I did buy ultra lords sled. There was some tinkering that had to be done to make 20 lbs. It was trial and error on my part trying to diagnose what the problem(s) was. After I was able to turn the boost up I needed to adjust the pure logic box to keep the C0's where they should be. I was only able to ride it 5 times after buying it. All five times was tuning and playing with that box to try to get it right. I have tried several box settings from other guys who ride the same set up and they all worked, but not awesome. What I found is that I had an incredible top end but, but lousy responce on and off even in the trees. I did finally get some instruction to adjust my co trim to -25 in the factory computer. I didnt get a chance to get out and try that. It did seem to make a difference in the shop. I guess from what I read it sounded like there was alot of boxes out and that they were really making a difference. I talked to outlaw and they gave me the i duno about that box yet on the phone. I guess what bummes me out is I let several buddies ride it and they said wow to the top end, but were dissapointed at the throttle rresponce. Now when I had the boost turned down to 13-14 it was better. Should I be changing the secondary spring, rotation, winding it tighter for more boost?? Thats the one thing I didnt mess with. I have the shock wave 1.5 turns out and I have a snow pro green spring in 1 and 0. I am good with tuning a 2 stroke, but this 4 stroke + boost is way out of my league. What I think would be helpfull is getting out this next year with someone who has had some hours tuning these sleds. i'll buy all the beer all weekend:beer;


I cant comment on the PL box, but you should run the purple cat secondary spring on 1 and 0. Set your helix at roughly 51 degrees(may have to play with that). Sounds like you need more weight, how much weight are you running? You should be running 90 + grams of weight, Im running 98 grams. What elevation do you ride at ?
 
I sent ya a pm but maybe a few of us can shoot ideas at you and help ya. Two turns out is 51 degrees with the shock wave,you want to start there with that. With my sled i run a turn and 1/2 or turn 3/4 so it doesnt hit the rev limmiter when conditions change or go up in boost for a quick fix. I run 86 grams of weight with Power Quest, two pucks in the toe,washers in centre and heal.Solid grey spring or stock yamaha spring.
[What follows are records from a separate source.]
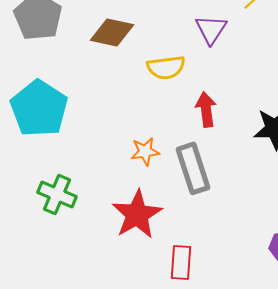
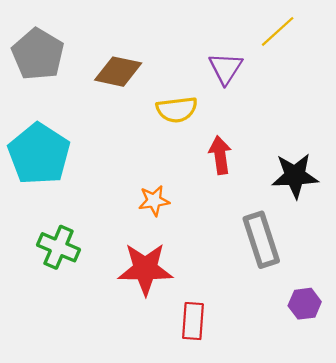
gray rectangle: (193, 168) -> (261, 240), moved
red star: (137, 214) -> (145, 269), turned 30

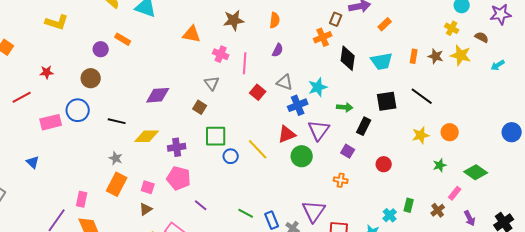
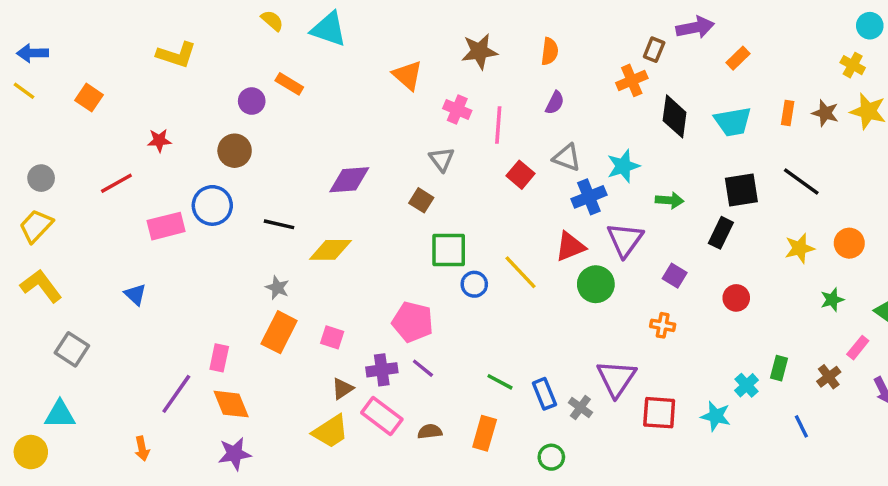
orange triangle: (192, 34) -> (407, 75), turned 30
black rectangle: (364, 126) -> (721, 233), moved
purple cross: (177, 147) -> (382, 370), moved
pink pentagon: (179, 178) -> (413, 322), moved
brown triangle: (146, 209) -> (342, 389), moved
Fuel pressure is set at 36 pounds and co's are back at 0 with the new pl box i got from Alpine.I ride 1500 to 6000 feet as far as it goes for the box its pritty simple.

green "cruise" 1 to 2
yellow "accell sooner later" 1 to 2.5
red "main jet" you can turn this mode off and make up for it with the boost fuel, but i run mine at 2 to 2.5. If im down real low because i live at sea level ill put it on 4 to play safe
blue green" boost fuel' This is where you want to start out high and come down. I run mine between 3 to 4.5 just watch the ot gauge!! you want 12.5
yellow blue i leave on 4.5 always i never touch it
blue red "full throttle switch point" 5

I would like to hear where you had your box set and the other questions i pmd ya.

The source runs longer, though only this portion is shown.